Neighbors might get antsy about the traffic and noise. The "department of making you sad" might claim you're over-taxing the sewer system. A septic system may actually not be able to handle the waste from that many people, so some sort of composting toilet system might be needed to be installed "on the sly". So there are some other things to work out.
One more thing, I know you're not too much into the "cult" aspect of "permaculture", but having the aegis of religion can help with some aspects of zoning laws. If your permaculture eco-village is classified as a "religious institution", it has the benefit of RLUIPA to help side-step zoning and planning boards. Even that 4,000 square foot suburban house could be classified as a "monastery" for your "cult", which might include "communal living" as a basic "article of faith".
Oh, and with the suburban group home idea, the group can take its savings and put it into buying the larger acreage at a later time. It's a perfect transition strategy for people wanting to unplug from the global political-economic nuthouse.
Psychologically and organizationally, the optimal unit size for a cohesive group is around 9 individuals, with a spread of about 6-12... 15 tops.

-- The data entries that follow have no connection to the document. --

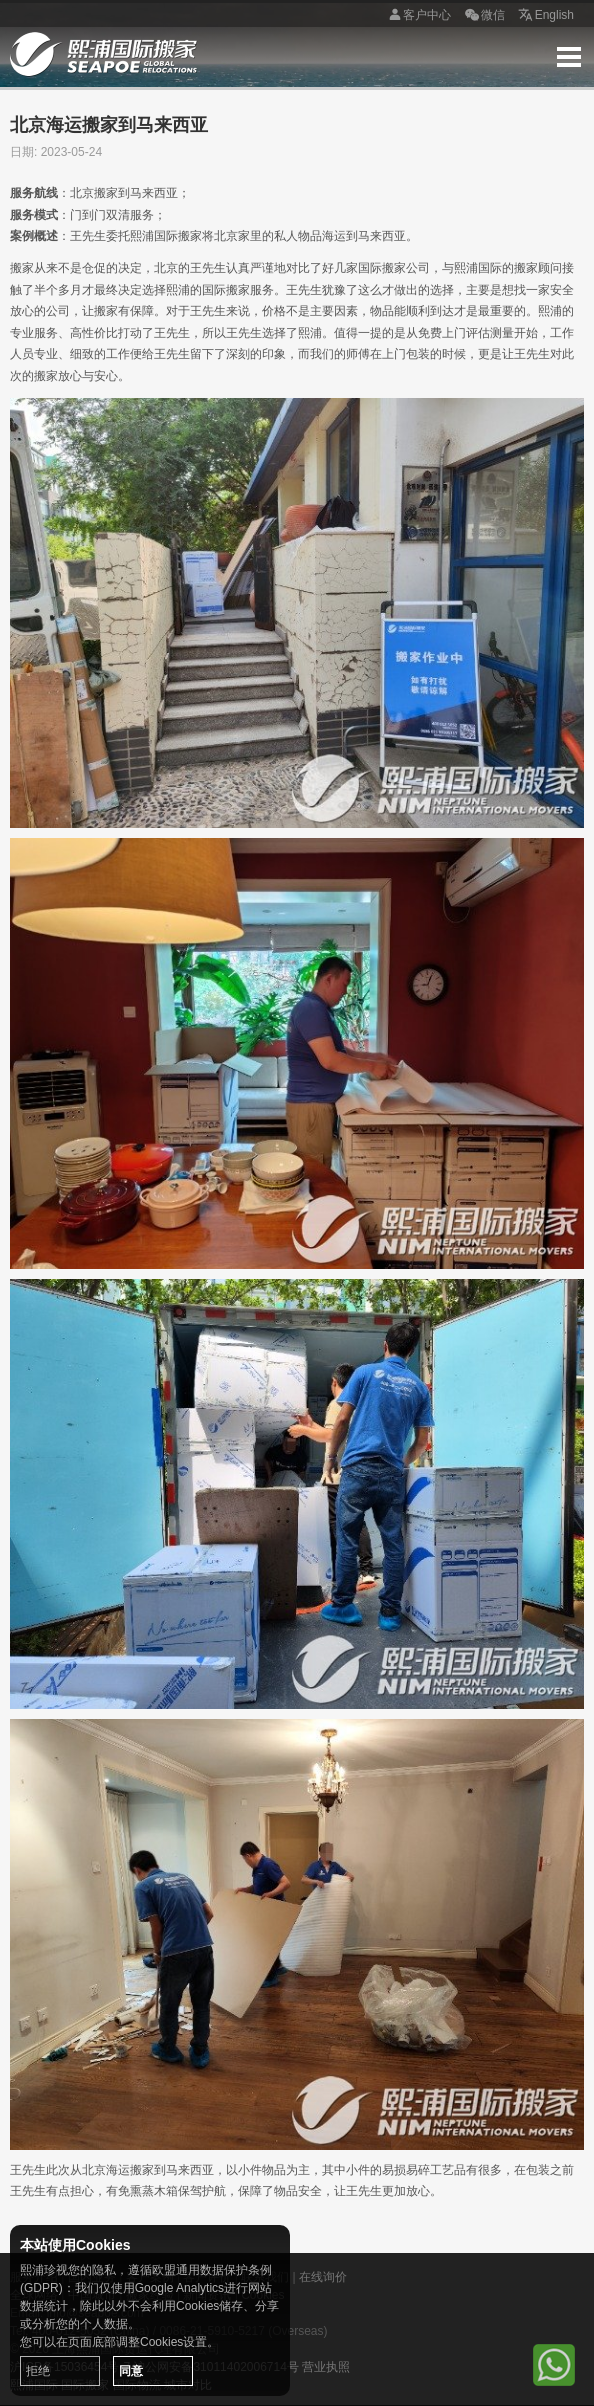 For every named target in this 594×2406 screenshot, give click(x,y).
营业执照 (326, 2367)
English (544, 16)
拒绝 (38, 2371)
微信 (483, 16)
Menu (569, 57)
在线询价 (323, 2277)
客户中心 (417, 16) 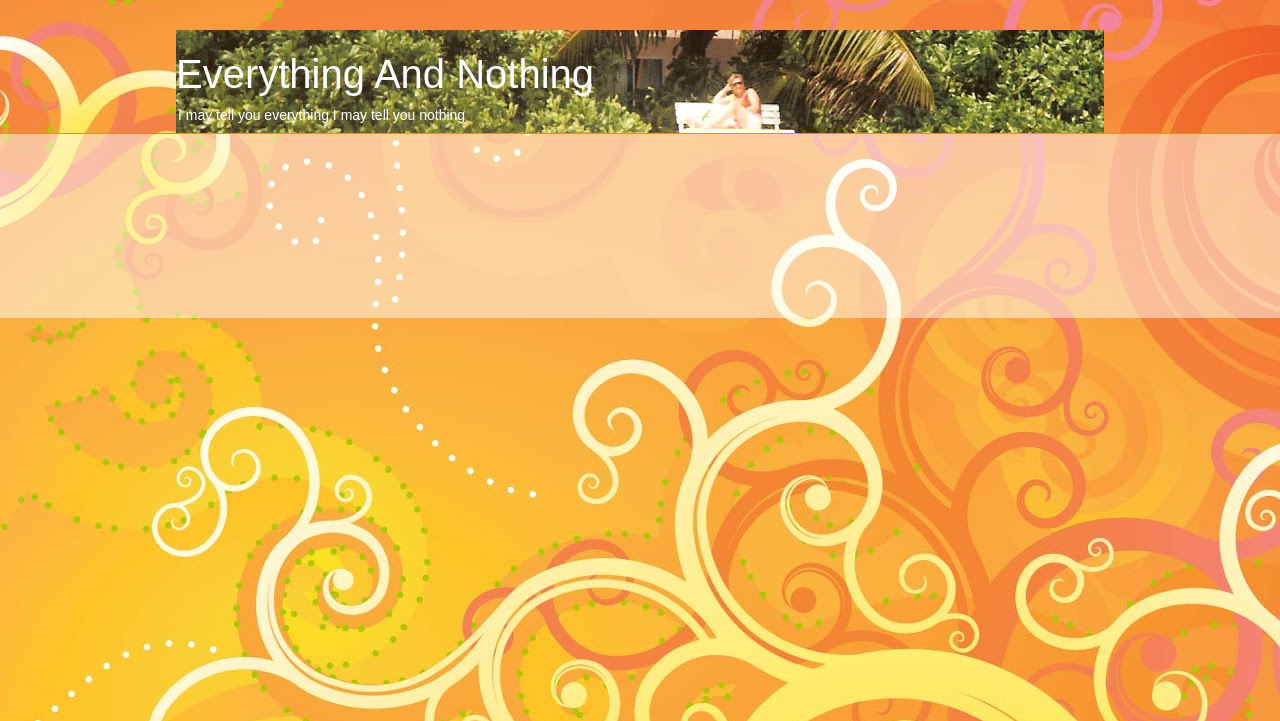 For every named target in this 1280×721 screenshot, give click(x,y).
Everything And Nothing (385, 74) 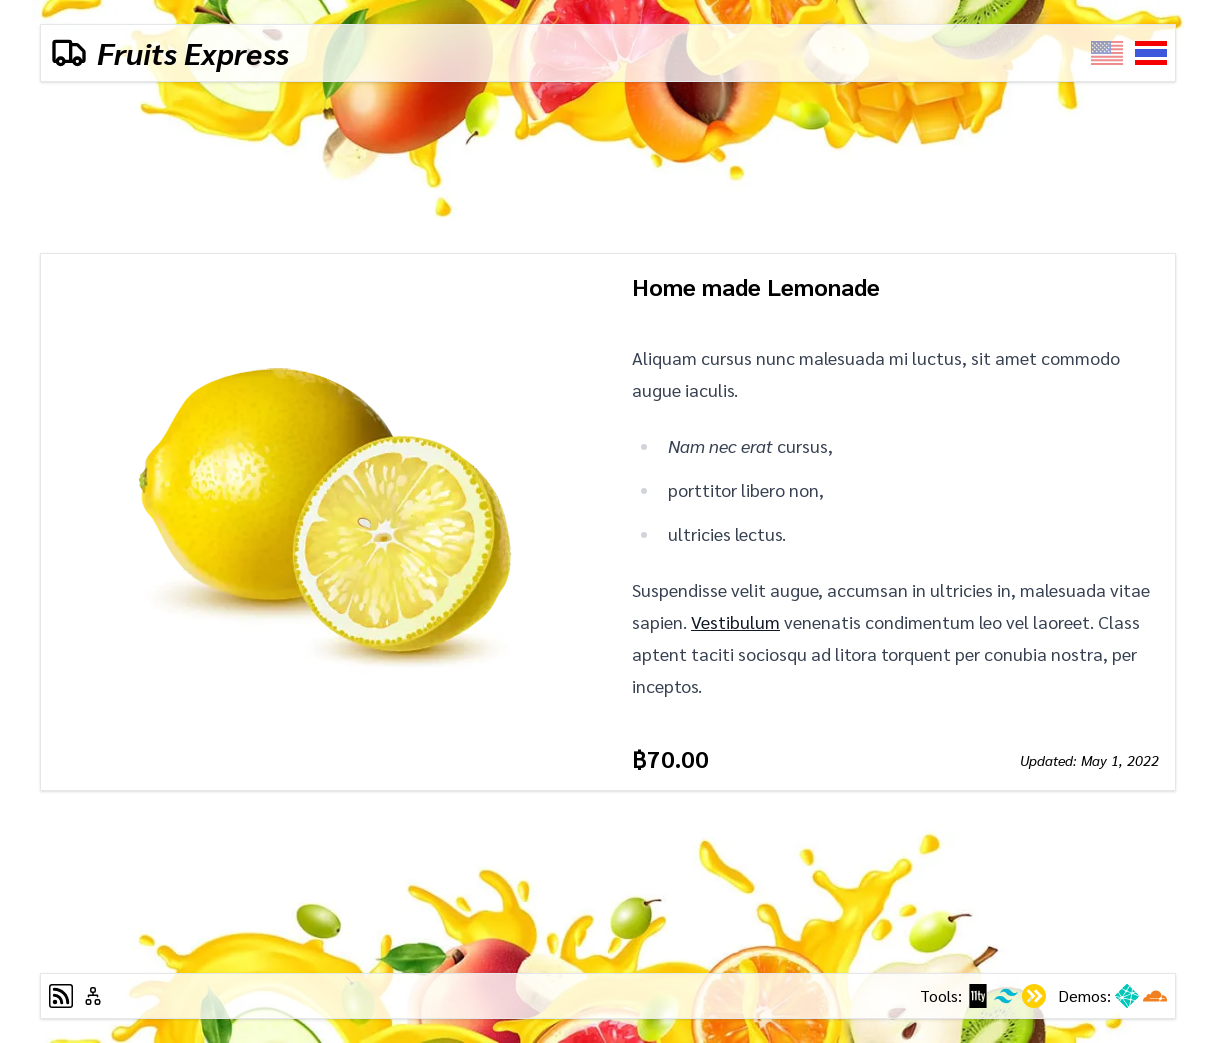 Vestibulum (735, 621) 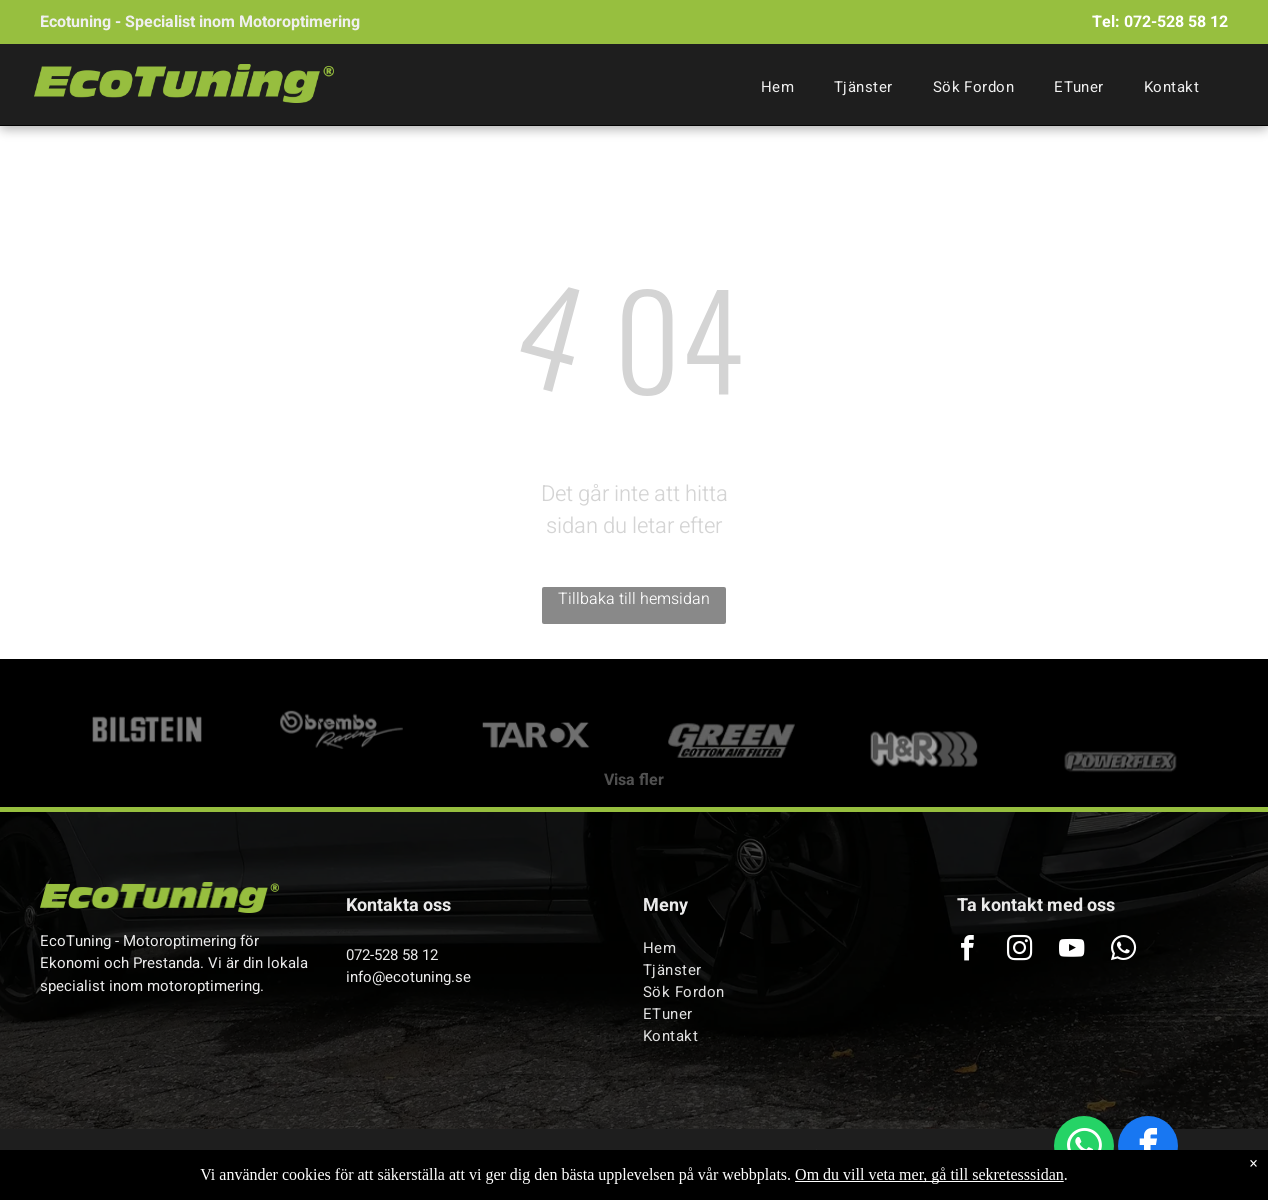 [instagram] (1020, 950)
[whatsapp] (1084, 1148)
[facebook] (1148, 1148)
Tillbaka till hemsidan (634, 599)
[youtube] (1072, 950)
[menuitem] (777, 87)
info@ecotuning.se (408, 977)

Beyond that, people tend to self-divide into factions.
I would recommend looking at 8-12 under one roof, rather than 20. Finding existing housing with 5-6 BR is also much more likely (if you limit your search to "single family houses").
One of the biggest standout pros to me on a farm scenario is freedom. We all come from varying backgrounds of stability, but I imagine many of us have had extended chapters of free drifting and travel. Once you begin creating a farm, especially once you become responsible for year round animals, you have to pretty much be there almost every day. This isn't bad but can feel a bit limiting from a previous free lifestyle. The involvement of more people allows for travel weeks or months for any of the team, and I think this would be a huge benefit for sustainability on the personal level.
- a very clear to understand 'to-do-list' which applies to all members, everyone has their chores, and takes the responsability for their chores;
- very good communication between all members of the group; if something goes wrong it has to be spoken out without fear, but still 'being nice';
- a personal private space to be alone (when needed) for every person in the group.
Those three are the most important to me. My 'personal private space' doesn't need to be large in size, but I need it for a considerable amount of time!